Fiscal 2014 third-quarter and first nine months acquisition of property, plant and equipment in the Enterprise services segment amounted to $17.0
million and $64.4 million compared to $47.4 million and $96.6 million for the same periods of fiscal 2013, respectively. The decrease for both
periods is mainly due to the construction of a new data centre facility in Barrie (north of Toronto), Canada, in fiscal 2013 and the timing of initiatives.
Acquisition of intangible and other assets are mainly attributable to reconnect and additional service activation costs as well as other customer
acquisition costs. For the third quarter and the first nine months of fiscal 2014, the acquisition of intangible and other assets amounted to $4.9
million and $13.7 million compared to $4.5 million and $13.7 million for the same periods last year, respectively.
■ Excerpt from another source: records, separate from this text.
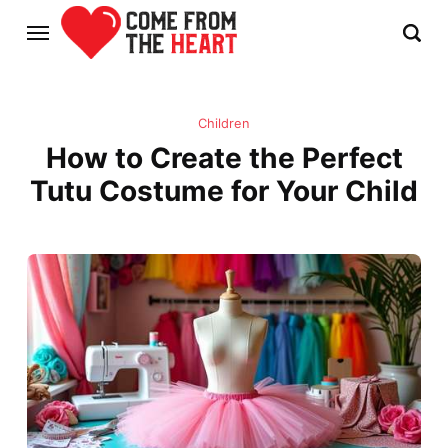
Children
How to Create the Perfect
Tutu Costume for Your Child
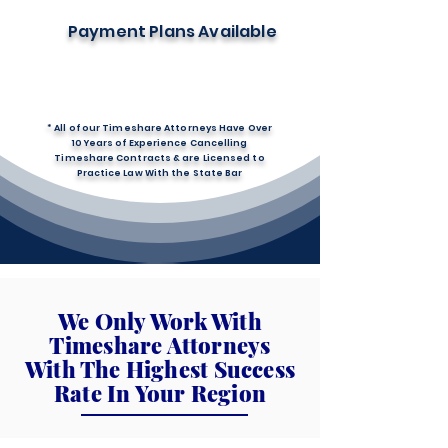
Payment Plans Available
* All of our Timeshare Attorneys Have Over
10 Years of Experience Cancelling
Timeshare Contracts & are Licensed to
Practice Law With the State Bar
We Only Work With
Timeshare Attorneys
With The Highest Success
Rate In Your Region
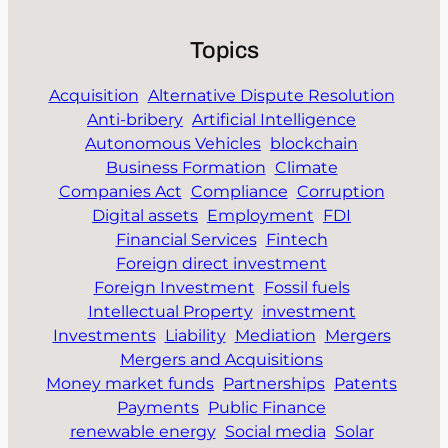
Topics
Acquisition
Alternative Dispute Resolution
Anti-bribery
Artificial Intelligence
Autonomous Vehicles
blockchain
Business Formation
Climate
Companies Act
Compliance
Corruption
Digital assets
Employment
FDI
Financial Services
Fintech
Foreign direct investment
Foreign Investment
Fossil fuels
Intellectual Property
investment
Investments
Liability
Mediation
Mergers
Mergers and Acquisitions
Money market funds
Partnerships
Patents
Payments
Public Finance
renewable energy
Social media
Solar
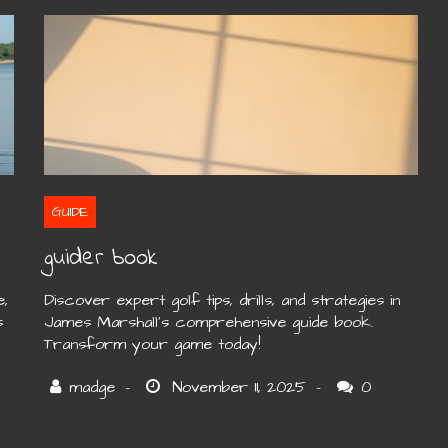
GUIDE
guider book
e,
Discover expert golf tips, drills, and strategies in
s
James Marshall’s comprehensive guide book.
Transform your game today!
0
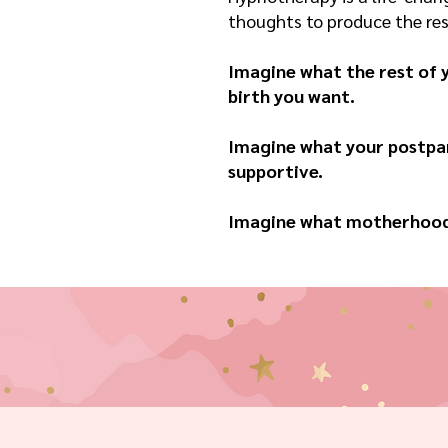
thoughts to produce the resu
Imagine what the rest of y
birth you want.
Imagine what your postpar
supportive.
Imagine what motherhood w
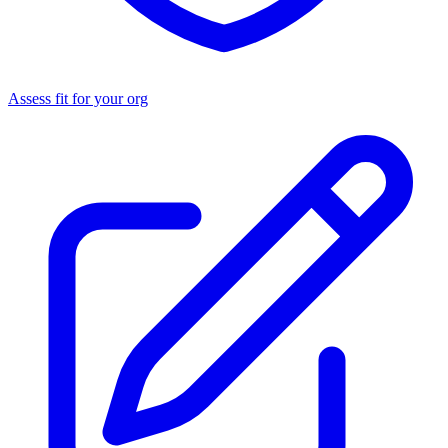
Assess fit for your org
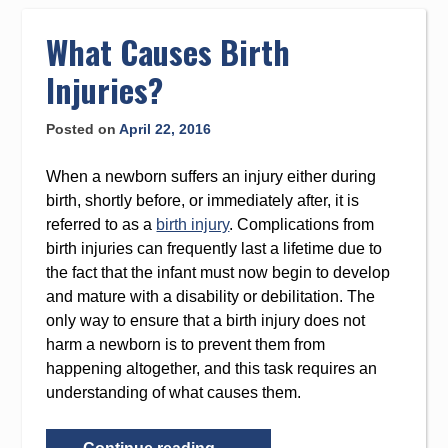
to
content
What Causes Birth
Injuries?
Posted on
April 22, 2016
When a newborn suffers an injury either during
birth, shortly before, or immediately after, it is
referred to as a
birth injury
. Complications from
birth injuries can frequently last a lifetime due to
the fact that the infant must now begin to develop
and mature with a disability or debilitation. The
only way to ensure that a birth injury does not
harm a newborn is to prevent them from
happening altogether, and this task requires an
understanding of what causes them.
“What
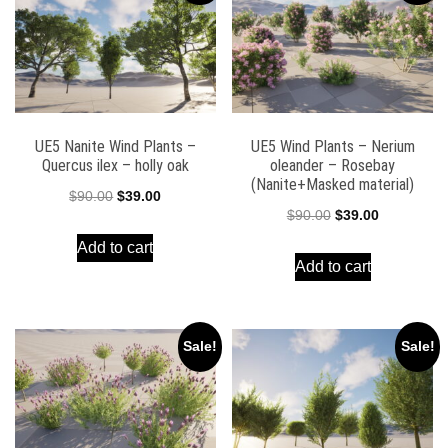
UE5 Nanite Wind Plants –
UE5 Wind Plants – Nerium
Quercus ilex – holly oak
oleander – Rosebay
(Nanite+Masked material)
Original
Current
$
90.00
$
39.00
Original
Current
$
90.00
$
39.00
price
price
price
price
Add to cart
was:
is:
Add to cart
was:
is:
$90.00.
$39.00.
$90.00.
$39.00.
Sale!
Sale!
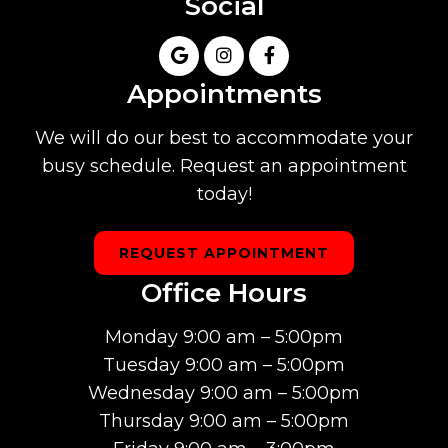
Social
Appointments
We will do our best to accommodate your
busy schedule. Request an appointment
today!
REQUEST APPOINTMENT
Office Hours
Monday 9:00 am – 5:00pm
Tuesday 9:00 am – 5:00pm
Wednesday 9:00 am – 5:00pm
Thursday 9:00 am – 5:00pm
FREE CASH FLOW AND FINANCING ACTIVITIES
For the third quarter of fiscal 2014, free cash flow amounted to $91.1 million, an increase of $48.1 million compared to fiscal 2013. This increase
is mainly due to the improvement of adjusted EBITDA and the decrease in acquisitions of property, plant and equipment due to the timing of certain
initiatives. For the nine-month period, free cash flow amounted to $252.5 million, $156.6 million higher than the same period of last year. This
variance is mostly attributable to the improvement of adjusted EBITDA, the decrease in acquisitions of property, plant and equipment due to the
timing of certain initiatives as well as the decrease in integration, restructuring and acquisition costs, partly offset by the increase in financial
expense due to higher indebtedness level from the recent acquisitions.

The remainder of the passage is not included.